I was rewarded last week on the pesero for my efforts to blend in and not look like a terrified foreigner when the man next to me asked me if road "X" was coming up soon since he was supposed to get off there and didn't normally ride this route. I had absolutely no idea, but it was nice to be asked! Perhaps I'm starting to blend in a bit after all. Perhaps I'll soon be curling my eyelashes with a spoon on my way in to work.


Monday, January 18, 2010

A note on names

I decided not to use our real names on this blog. That decision made, I was then stuck with a quandary: what to call ourselves? For those of you who know us and wonder about our chosen names, mine is a combination of my name and what I do, and Keating's name comes from the teacher in his favorite movie, Dead Poet's Society. Apologies to friends and family who may be driven slightly mad by the pseudonyms; we just didn't want the blog to come up with a Google search of our names.

King of the Prom

Since Keating doesn't speak Spanish (he studied French in high school...oops!) we decided that it would be a wise investment to sign him up for the 6 week intensive Spanish course offered at UNAM. In addition to the basic language class, he was asked to choose two cultural electives from a list of three options: pronunciation, salsa, and folk dancing. We're still trying to work out how "pronunciation" is a cultural elective as opposed to a kind of recitation section, but those were the options. Surveying the options, Keating decided that there were few forces on earth that would induce him to become a Mexican Folk Dancer. (The only real advantage to taking Folk Dance was that it would allow him to take the afternoon Pronunciation section, thereby giving him an extra hour of sleep in the morning. No small incentive considering our hour-long commute to school.) The result is that he has Pronunciation 8-9 M-F, Basic Spanish 1 9-12 M-F, and Salsa dancing 12-1 M-W.

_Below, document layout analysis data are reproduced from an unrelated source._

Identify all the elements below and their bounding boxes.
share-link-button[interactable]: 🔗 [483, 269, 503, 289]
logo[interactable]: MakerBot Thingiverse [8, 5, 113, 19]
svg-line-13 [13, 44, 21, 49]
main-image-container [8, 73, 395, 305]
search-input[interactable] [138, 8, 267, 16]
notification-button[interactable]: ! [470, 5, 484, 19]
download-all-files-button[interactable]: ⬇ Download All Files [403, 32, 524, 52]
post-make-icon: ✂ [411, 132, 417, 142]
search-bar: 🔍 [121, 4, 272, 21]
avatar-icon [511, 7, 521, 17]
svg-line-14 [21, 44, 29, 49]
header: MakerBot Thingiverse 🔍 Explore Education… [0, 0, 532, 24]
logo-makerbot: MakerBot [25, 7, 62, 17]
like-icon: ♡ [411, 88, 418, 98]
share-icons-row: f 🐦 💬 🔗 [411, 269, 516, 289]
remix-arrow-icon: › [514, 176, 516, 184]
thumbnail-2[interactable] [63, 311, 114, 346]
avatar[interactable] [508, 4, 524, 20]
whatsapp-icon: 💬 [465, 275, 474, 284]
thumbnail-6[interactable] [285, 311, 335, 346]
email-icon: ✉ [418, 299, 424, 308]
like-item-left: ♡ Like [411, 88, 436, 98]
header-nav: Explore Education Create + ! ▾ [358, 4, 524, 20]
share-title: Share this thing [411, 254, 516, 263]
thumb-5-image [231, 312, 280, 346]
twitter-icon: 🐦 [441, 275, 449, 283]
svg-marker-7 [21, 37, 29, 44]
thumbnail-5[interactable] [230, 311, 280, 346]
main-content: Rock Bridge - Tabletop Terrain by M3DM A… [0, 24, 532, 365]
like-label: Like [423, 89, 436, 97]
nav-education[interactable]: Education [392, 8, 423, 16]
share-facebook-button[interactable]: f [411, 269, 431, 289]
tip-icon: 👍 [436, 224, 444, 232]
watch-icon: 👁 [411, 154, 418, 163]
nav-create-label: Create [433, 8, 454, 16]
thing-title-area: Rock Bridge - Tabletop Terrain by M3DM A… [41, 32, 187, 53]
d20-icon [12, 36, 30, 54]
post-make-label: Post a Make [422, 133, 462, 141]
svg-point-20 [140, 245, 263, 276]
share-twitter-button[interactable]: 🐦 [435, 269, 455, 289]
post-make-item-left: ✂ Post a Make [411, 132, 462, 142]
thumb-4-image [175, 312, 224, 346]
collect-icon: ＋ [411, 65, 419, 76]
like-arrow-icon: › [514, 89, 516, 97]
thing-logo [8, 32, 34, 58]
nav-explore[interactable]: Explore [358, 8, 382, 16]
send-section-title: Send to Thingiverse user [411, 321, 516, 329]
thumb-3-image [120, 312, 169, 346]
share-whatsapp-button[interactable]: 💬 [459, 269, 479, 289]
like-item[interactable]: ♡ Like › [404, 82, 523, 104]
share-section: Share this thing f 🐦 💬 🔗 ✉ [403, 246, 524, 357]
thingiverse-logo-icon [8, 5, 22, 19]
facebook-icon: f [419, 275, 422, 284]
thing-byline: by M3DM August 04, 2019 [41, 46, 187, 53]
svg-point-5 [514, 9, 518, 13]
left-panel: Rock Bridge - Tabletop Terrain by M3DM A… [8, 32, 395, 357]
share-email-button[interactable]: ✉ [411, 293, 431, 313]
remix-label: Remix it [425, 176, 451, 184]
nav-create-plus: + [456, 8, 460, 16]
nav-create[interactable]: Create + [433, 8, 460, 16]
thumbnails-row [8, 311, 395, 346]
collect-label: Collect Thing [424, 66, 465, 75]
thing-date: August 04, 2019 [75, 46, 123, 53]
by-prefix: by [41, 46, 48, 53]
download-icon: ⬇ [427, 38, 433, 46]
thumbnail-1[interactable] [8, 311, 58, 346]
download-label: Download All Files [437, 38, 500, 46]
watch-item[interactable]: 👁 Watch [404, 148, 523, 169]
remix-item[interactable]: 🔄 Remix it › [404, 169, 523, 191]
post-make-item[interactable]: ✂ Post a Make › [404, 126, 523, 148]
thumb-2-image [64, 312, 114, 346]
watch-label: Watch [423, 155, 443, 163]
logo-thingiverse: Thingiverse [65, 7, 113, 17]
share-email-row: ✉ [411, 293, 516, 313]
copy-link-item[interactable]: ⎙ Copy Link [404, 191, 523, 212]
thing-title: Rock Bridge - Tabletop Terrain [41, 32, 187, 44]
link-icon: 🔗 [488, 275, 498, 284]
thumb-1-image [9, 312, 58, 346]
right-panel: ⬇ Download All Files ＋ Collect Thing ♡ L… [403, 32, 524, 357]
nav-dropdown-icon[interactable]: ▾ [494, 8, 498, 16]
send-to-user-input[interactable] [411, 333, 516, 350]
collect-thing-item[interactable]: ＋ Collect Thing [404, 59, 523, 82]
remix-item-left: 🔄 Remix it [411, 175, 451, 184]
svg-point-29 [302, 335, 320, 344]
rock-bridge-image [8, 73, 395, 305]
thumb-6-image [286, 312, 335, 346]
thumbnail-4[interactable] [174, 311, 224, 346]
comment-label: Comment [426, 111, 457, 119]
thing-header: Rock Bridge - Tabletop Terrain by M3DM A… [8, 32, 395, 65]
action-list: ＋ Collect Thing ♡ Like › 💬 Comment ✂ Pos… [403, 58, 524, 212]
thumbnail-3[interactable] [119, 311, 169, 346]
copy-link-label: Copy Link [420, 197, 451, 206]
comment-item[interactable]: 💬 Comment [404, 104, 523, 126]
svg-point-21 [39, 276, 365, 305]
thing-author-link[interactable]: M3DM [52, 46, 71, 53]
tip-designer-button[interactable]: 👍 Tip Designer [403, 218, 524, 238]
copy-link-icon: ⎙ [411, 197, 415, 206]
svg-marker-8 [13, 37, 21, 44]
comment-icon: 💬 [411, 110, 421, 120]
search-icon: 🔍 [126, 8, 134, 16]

Most of Keating's Salsa class is filled with students from Korea, Japan, and China, students who have had very little exposure to Latin music. Given his description, it sounds as though many of the male students have had very little exposure to dancing of any variety. Despite having a dancing edge on most of his class thanks to swing dancing and musical theater, poor Keating has been feeling incredibly awkward and self conscious: the reflections in the dance room mirrors highlight for him just how much bigger, and blonder, he is than his classmates. He insists that he feels like a lumbering giant looming over his classmates. On Wednesday, after a particularly grueling hour of learning the Electric Slide crosssed with what appears to be a dash of Jazzercize (yeah, I don't know why that's in a salsa class either, but the daily performances of what he's learned are a riot!), Keating felt like he was in need of a long break and a cold drink. As he gathered up his things to leave, one of the petite Korean girls in his class marched right up to him, looked him in the eye, and said in forceful (if broken) English:

Girl: "You. You're my partner now. You have grooooove."

Keating: (flabbergasted) "Uh, ok?"

And with that, the stunned Keating (who had felt like the elephant in the room) was crowned King of the Prom. He had been claimed, and in no uncertain terms. I think he'll enjoy Salsa class more now.

Now if I can just claim him back at the end of the class so that I can go dancing with him....


Friday, January 15, 2010

Once upon a time, a couple of newlyweds left upstate New York and moved to Mexico City. Rather, this happened in mid-December, 2009. Our two heroes, Shazta and Keating (names changed for the sake of internet anonymity), left behind the familiar and the snowy to move to Mexico for Shazta's postdoctoral work. She spoke some Spanish; Keating could order a beer and ask for the bathroom. This blog is their story, as told by Shazta, and intended to entertain and update friends and family in the States.